The discovery that the retina is the 'default' setting for development in the embryonic eye comes from research by neurobiologist Greg Lemke and his colleagues at the Salk Institute for Biological Studies, published in the current issue of Genes & Development. The scientists carried out their work on the laboratory mouse as a model of human biology.
"Our results suggest that the retina is effectively the default pathway for eye development in mammals," said Lemke. The Salk team showed that two chemical cues, or signalling proteins, must be present in the right place at the right time to shut down this default pathway and allow the optic nerve to develop.
The painstaking work of the Salk team has important consequences since controlling the fate of stem cells implanted into the brain is crucial if these cells are to be safely and effectively used in human therapy.
"This study gives us a fascinating insight into how the parts of the brain are laid out because it is likely that the same model applies throughout the nervous system," said Lemke. "There are likely to be other brain areas whose development relies on blocking a tendency to turn into the same cell types as their neighbor."
Lemke and co-authors Stina H. Mui, Jin Woo Kim and Stefano Bertuzzi studied eye development in genetically engineered mouse embryos that lacked the two signalling proteins Vax1 and Vax2. The mice developed normally until approximately 10 days after conception, at which point they started to develop one large, folded sheet of retina, instead of a retina and an optic nerve.
"We were fascinated by our results because they were so dramatic," said Lemke. "The layers of the retina were perfectly formed but the retina reached all the way to the brain and there was no optic nerve. In effect, without the restraining influence of Vax1 and Vax2 the brain had created one gigantic eye."
The Salk team then spent the next two years uncovering the mechanisms involved. "It's fairly easy to describe the effect but it's much tougher to explain what's going on," said Mui.

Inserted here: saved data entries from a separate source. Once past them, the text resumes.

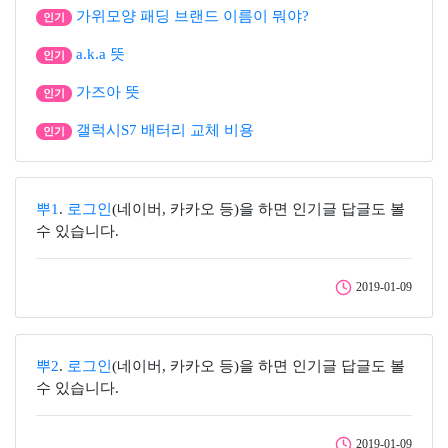
가위모양 패딩 브랜드 이름이 뭐야?
인기
a.k.a 뜻
인기
가즈아 뜻
인기
갤럭시S7 배터리 교체 비용
인기
뿌1
.
로그인
(네이버, 카카오 등)을 하면 인기글 답글도 볼
수 있습니다.
2019-01-09
뿌2
.
로그인
(네이버, 카카오 등)을 하면 인기글 답글도 볼
수 있습니다.
2019-01-09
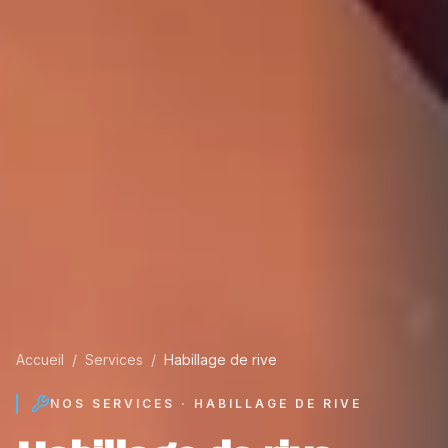
Accueil
/
Services
/
Habillage de rive
NOS SERVICES ·
HABILLAGE DE RIVE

Using complex gene expression techniques, the researchers painstakingly discovered that the fate of the eye is determined over the space of just a couple of days by a complex yet remarkably efficient system. The stem cells in the embryo destined to become the eye start out as identical. In response to external chemical messages, a gene called Pax6 is activated and becomes a powerful switch that tells these 'eye' cells to start developing into the retina. If nothing happens to stop this process, all the 'eye' cells will continue along this developmental path until one, huge retina is formed. However, this is normally prevented when the 'eye' cells closest to the centre of the brain start to produce Vax1 and Vax2, which act as chemical brakes on Pax6. As a result, these cells turn into the optic nerve instead.
"Normally Pax6 is turned off in the ventral optic stalk to allow the optic nerve to develop," said Kim. "It's an incredibly efficient way to control development because you don't need a completely new pathway for a new structure."
"Pax 6 is a powerful and ancient gene for eye determination," noted Lemke. "It plays this role from fruit flies to humans. As a consequence, its expression must be highly regulated during development." Although the retina is obviously required for sight, Lemke points out that "it's possible to have too much of a good thing."